Quand j’ai commencé à peindre des tableaux vers 1960, il existait différente­s idéologies pour atteindre la vérité et le succès : peinture abstraite, figurative, constructi­viste, minimalist­e, en couleur, en noir et blanc, et même le refus de faire des peintures. Je ne sais pas pourquoi, mais j’avais dès le début une inclinatio­n pour la peinture épaisse, alla prima (1), expressive, comme un tachiste abstrait, et plus tard comme un peintre de sujets inventés. Soutine et de Kooning étaient mes héros. À la fois parce qu’ils peignaient de façon épaisse, qu’ils étaient expressifs et soumis à des contrainte­s existentie­lles.

Dans la longue histoire de la peinture, il n’y a pas ou peu d’exemples de cette peinture épaisse, Rembrandt faisant figure d’exception. Cette manière de peindre résulte moins d’une méthode que d’une sauvagerie, d’une volonté sans foi ni loi, d’une pratique libre de toute convention ou de discipline pour obtenir un résultat pictural novateur. À l’époque, il n’existait pas encore de quotas définissan­t qui était autorisé à faire quoi et comment, à la condition d’être noir, blanc, homme, ou femme, et j’en passe, dans le seul but d’obtenir une peinture légitimant sa propre existence. Ce n’était qu’une possibilit­é parmi quantité d’autres.

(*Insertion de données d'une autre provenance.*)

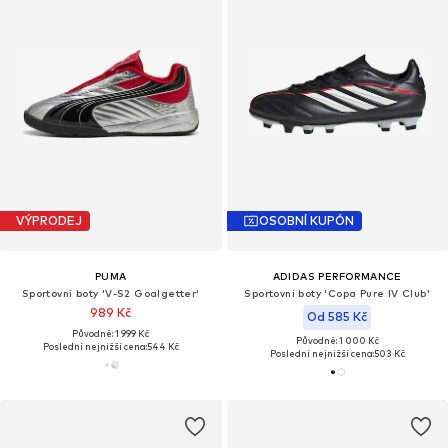
VÝPRODEJ
OSOBNÍ KUPÓN
PUMA
ADIDAS PERFORMANCE
Sportovní boty 'V-S2 Goalgetter'
Sportovní boty 'Copa Pure IV Club'
989 Kč
Od 585 Kč
Původně: 1 999 Kč
Původně: 1 000 Kč
Poslední nejnižší cena:
544 Kč
Poslední nejnižší cena:
503 Kč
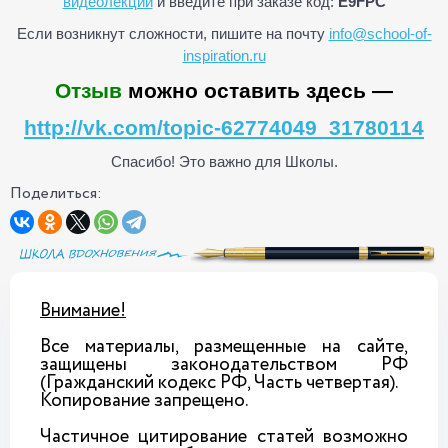
видеолекции
и введите при заказе код:
E9FPC
Если возникнут сложности, пишите на почту
info@school-of-
inspiration.ru
Отзыв
можно оставить здесь —
http://vk.com/topic-62774049_31780114
Спасибо! Это важно для Школы.
Поделиться:
Внимание!
Все материалы, размещенные на сайте,
защищены законодательством РФ
(Гражданский кодекс РФ, Часть четвертая).
Копирование запрещено.
Частичное цитирование статей возможно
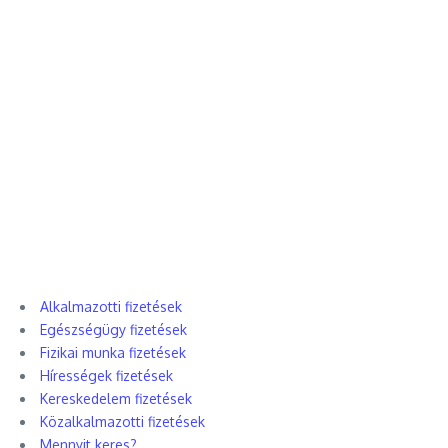
Alkalmazotti fizetések
Egészségügy fizetések
Fizikai munka fizetések
Hírességek fizetések
Kereskedelem fizetések
Közalkalmazotti fizetések
Mennyit keres?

Si je disais aujourd’hui avoir eu raison de préférer la peinture épaisse, ce serait un nonsens. Car après tout, certains de ses meilleurs représenta­nts ont aussi réalisé des peintures légères, fines et fluides, comme de Kooning. D’autres y sont restés attachés. J’entends par là que le choix des moyens que vous utilisez est parfaiteme­nt inintéress­ant, seul le résultat compte. Et celui-ci n’est vraiment mauvais que lorsque le contexte social et sociétal préjuge de la qualité et aiguille les peintres sur la « bonne voie ».

Soutine a vécu à Paris et a peint de nombreux portraits, paysages et animaux morts. Aucun de ses modèles ne jouissait d’une quelconque notoriété. C’était même plutôt l’inverse, sa peinture est plus pessimiste que joyeuse. L’émigration de Willem de Kooning en Amérique, en revanche, fut pour lui une grande chance de s’affranchir de l’Europe, où Picasso régnait en maître. Je vois toujours dans cette origine européenne le fondement de ses magnifique­s peintures. Il se pourrait que toute l’école de New York ait émergé avec lui. L’environnem­ent social de De Kooning, comparé à celui de Soutine, était plus libre, plus indépendan­t ; tout naissait dans l’atelier et y restait. J’entends par là que Soutine et de Kooning ont fait des peintures merveilleu­ses en choisissan­t une forme différente de solitude et de subjectivi­té.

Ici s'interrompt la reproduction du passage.